Staff Site Reliability Engineer

4+ years of Kubernetes Knowledge (operate)
2+ years of Terraform Knowledge
Experience both setting up and utilizing Monitoring and observability tools (e.g. New Relic, Nagios/Icinga, Grafana, Prometheus)
2+ years of experience Programming/Scripting – one of the following (e.g. Perl, Python, PHP, GoLang, Java, etc)
8+ years of experience with modern Linux Operating systems
6+ years of experience with modern cloud infrastructure, preferably AWS
Availability to be in on-call rotation for Production issues
Availability to work with a distributed team in different timezones
Advanced communication skills
Experience leading efforts and reporting up

Supervise a team of Site Reliability Engineers who provide first-line support to Customer Clouds. Deployments, On-call, Application Provisioning are some of the routine tasks.
Run stand ups for the team, ticket management
Participate in the Sprints and close tickets with the team
Attend and conduct customer Meetings for Project and Roadmap specification.
Be able to step in and execute or triage issues.
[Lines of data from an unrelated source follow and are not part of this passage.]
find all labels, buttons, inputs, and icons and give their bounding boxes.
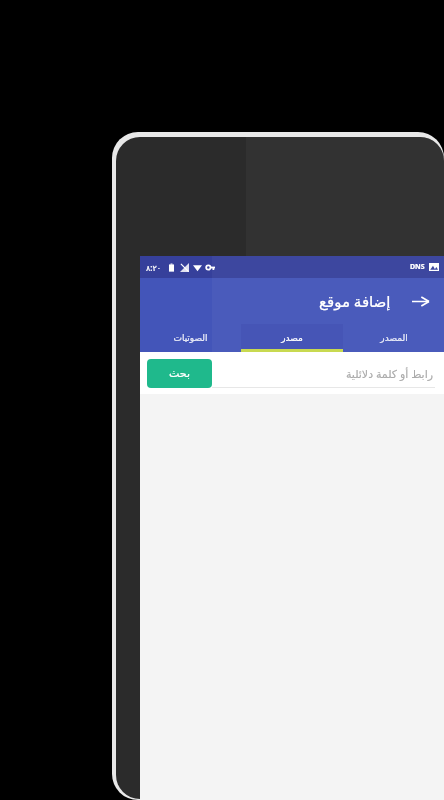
button[interactable]: رابط أو كلمة دلائلية	[212, 352, 435, 394]
staticText: DNS	[410, 262, 425, 272]
button[interactable]: المصدر	[343, 324, 444, 352]
staticText: إضافة موقع	[319, 291, 391, 311]
staticText: ٨:٢٠	[146, 262, 162, 273]
button[interactable]: Back	[405, 286, 435, 316]
staticText: رابط أو كلمة دلائلية	[345, 366, 433, 381]
button[interactable]: بحث	[147, 359, 212, 388]
staticText: الصوتيات	[173, 333, 208, 343]
staticText: مصدر	[281, 333, 303, 343]
button[interactable]: مصدر	[241, 324, 343, 352]
staticText: بحث	[169, 367, 190, 380]
button[interactable]: الصوتيات	[140, 324, 241, 352]
staticText: المصدر	[380, 333, 408, 343]
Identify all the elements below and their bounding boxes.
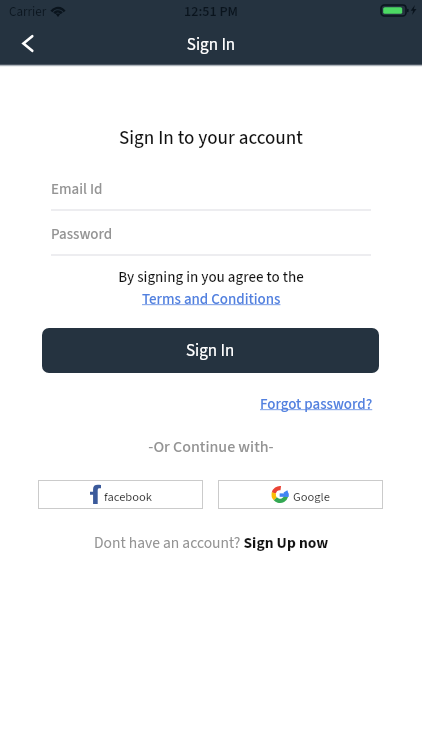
button[interactable]: Forgot password?: [260, 394, 373, 415]
staticText: Password: [51, 224, 113, 245]
button[interactable]: Terms and Conditions: [142, 289, 281, 310]
staticText: 12:51 PM: [0, 2, 422, 22]
button[interactable]: facebook: [38, 480, 203, 509]
staticText: Sign In: [186, 339, 235, 363]
button[interactable]: Dont have an account? Sign Up now: [94, 532, 329, 554]
staticText: Google: [293, 488, 330, 506]
staticText: -Or Continue with-: [0, 436, 422, 459]
button[interactable]: Sign In: [42, 328, 379, 373]
staticText: Carrier: [9, 3, 47, 22]
staticText: Email Id: [51, 179, 103, 200]
staticText: Sign In: [0, 33, 422, 57]
button[interactable]: Google: [218, 480, 383, 509]
staticText: facebook: [104, 488, 152, 506]
staticText: By signing in you agree to the: [0, 267, 422, 288]
button[interactable]: Back: [9, 25, 45, 61]
staticText: Sign In to your account: [0, 125, 422, 152]
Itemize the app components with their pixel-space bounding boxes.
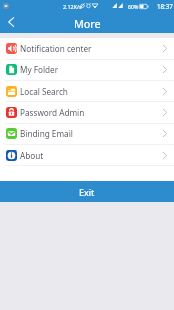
button[interactable]: Back (0, 12, 21, 33)
staticText: Binding Email (20, 128, 73, 139)
staticText: My Folder (20, 64, 59, 75)
staticText: About (20, 150, 44, 161)
staticText: 60% (128, 3, 139, 10)
button[interactable]: Local Search (0, 81, 174, 102)
button[interactable]: My Folder (0, 59, 174, 80)
staticText: Local Search (20, 86, 68, 97)
button[interactable]: Exit (0, 181, 174, 202)
staticText: 2.12K/s (63, 3, 82, 10)
staticText: Notification center (20, 43, 92, 54)
staticText: Exit (79, 186, 95, 198)
staticText: 18:37 (157, 2, 173, 10)
button[interactable]: Binding Email (0, 123, 174, 144)
button[interactable]: About (0, 145, 174, 166)
staticText: More (74, 16, 101, 31)
button[interactable]: Notification center (0, 38, 174, 59)
staticText: Password Admin (20, 107, 85, 118)
button[interactable]: Password Admin (0, 102, 174, 123)
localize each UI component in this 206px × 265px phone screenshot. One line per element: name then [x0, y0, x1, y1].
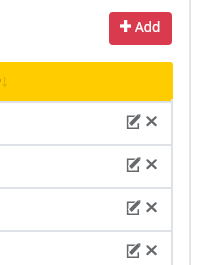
button[interactable]: Delete [144, 110, 158, 130]
button[interactable]: Delete [144, 196, 158, 216]
button[interactable]: Edit [124, 153, 143, 173]
button[interactable]: Add [109, 12, 172, 45]
button[interactable]: Delete [144, 153, 158, 173]
button[interactable]: Edit [124, 196, 143, 216]
button[interactable]: Sort column [0, 62, 173, 101]
button[interactable]: Edit [0, 189, 173, 230]
button[interactable]: Edit [0, 146, 173, 187]
button[interactable]: Edit [0, 232, 173, 265]
button[interactable]: Edit [124, 110, 143, 130]
button[interactable]: Delete [144, 239, 158, 259]
staticText: Add [135, 18, 161, 36]
button[interactable]: Edit [0, 103, 173, 144]
button[interactable]: Edit [124, 239, 143, 259]
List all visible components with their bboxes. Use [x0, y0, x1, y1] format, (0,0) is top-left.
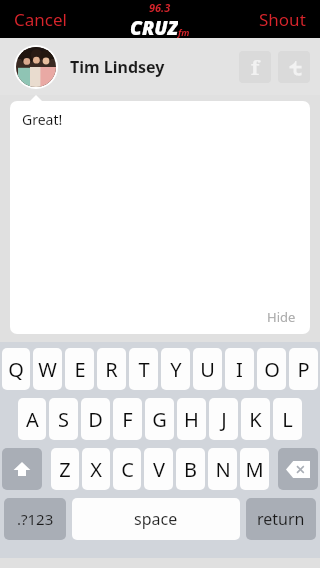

Some examples are as follows: Provision and scale Kubernetes Infrastructure and Applications (EKS), Deploy Software in multiple Production Environments, Own monitoring and alerting to production systems, improvements and changes, Contribute improvements to the current automation, Contribute improvements to our on-call process and alerting.

10+ Years of experience with Production Troubleshooting
4+ Years of experience leading teams
Executive Communication skills
Bachelor’s degree in related field or equivalent experience, Advanced degree preferred.